What you need to do → Set down, exactly and with nothing added, the lines running from the one that holds "COURTIER CONSTRUCTION MAISON" to the final line of the records. Pictures stay out of the copy.
*** Provided records Section Begins ***
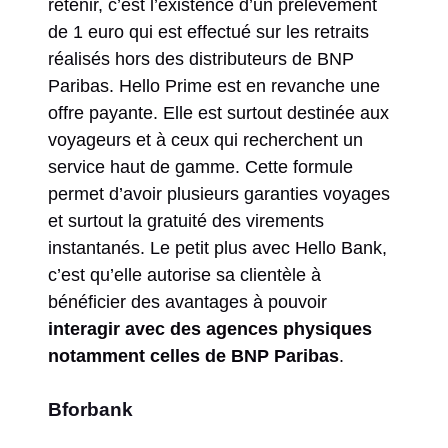
retenir, c’est l’existence d’un prélèvement
de 1 euro qui est effectué sur les retraits
réalisés hors des distributeurs de BNP
Paribas. Hello Prime est en revanche une
offre payante. Elle est surtout destinée aux
voyageurs et à ceux qui recherchent un
service haut de gamme. Cette formule
permet d’avoir plusieurs garanties voyages
et surtout la gratuité des virements
instantanés. Le petit plus avec Hello Bank,
c’est qu’elle autorise sa clientèle à
bénéficier des avantages à pouvoir
interagir avec des agences physiques
notamment celles de BNP Paribas
.
Bforbank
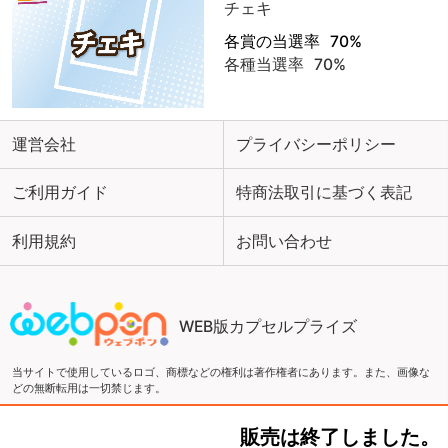
チェキ
各賞の当選率
70%
各種当選率
70%
運営会社
プライバシーポリシー
ご利用ガイド
特商法取引に基づく表記
利用規約
お問い合わせ
WEB版カプセルプライズ
当サイトで使用しているロゴ、商標などの権利は著作権者にあります。また、画像な
どの無断転用は一切禁じます。
販売は終了しました。
Copyright ©2016 ウェブポン and ZEN Co., LTD. All Rights Reserved.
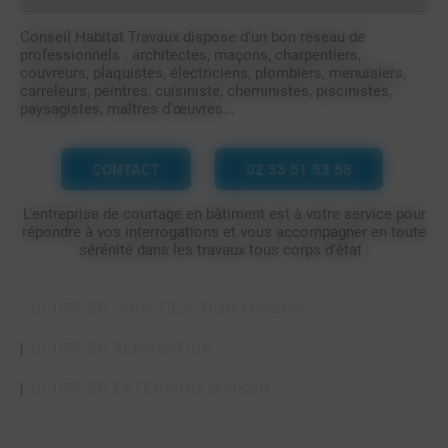
Conseil Habitat Travaux dispose d'un bon réseau de
professionnels : architectes, maçons, charpentiers,
couvreurs, plaquistes, électriciens, plombiers, menuisiers,
carreleurs, peintres, cuisiniste, cheministes, piscinistes,
paysagistes, maîtres d'œuvres...
CONTACT
02 33 51 53 68
L'entreprise de courtage en bâtiment est à votre service pour
répondre à vos interrogations et vous accompagner en toute
sérénité dans les travaux tous corps d'état :
COURTIER CONSTRUCTION MAISON
COURTIER RÉNOVATION
COURTIER EXTENSION MAISON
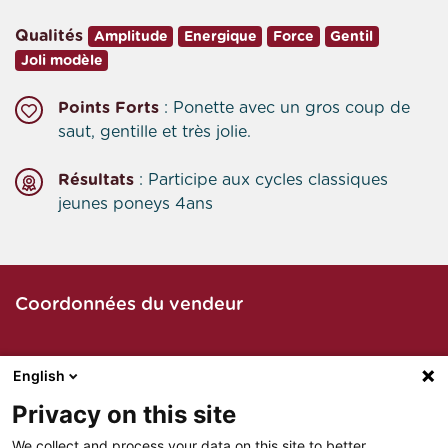
Qualités
Amplitude
Energique
Force
Gentil
Joli modèle
Points Forts
: Ponette avec un gros coup de
saut, gentille et très jolie.
Résultats
: Participe aux cycles classiques
jeunes poneys 4ans
Coordonnées du vendeur
English
Contacter le vendeur par téléphone
Privacy on this site
We collect and process your data on this site to better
*** Provided records Section Ends ***
Result →
COURTIER CONSTRUCTION MAISON
COURTIER RÉNOVATION
COURTIER EXTENSION MAISON
Qualités
Amplitude
Energique
Force
Gentil
Joli modèle
Points Forts
: Ponette avec un gros coup de
saut, gentille et très jolie.
Résultats
: Participe aux cycles classiques
jeunes poneys 4ans
Coordonnées du vendeur
English
Contacter le vendeur par téléphone
Privacy on this site
We collect and process your data on this site to better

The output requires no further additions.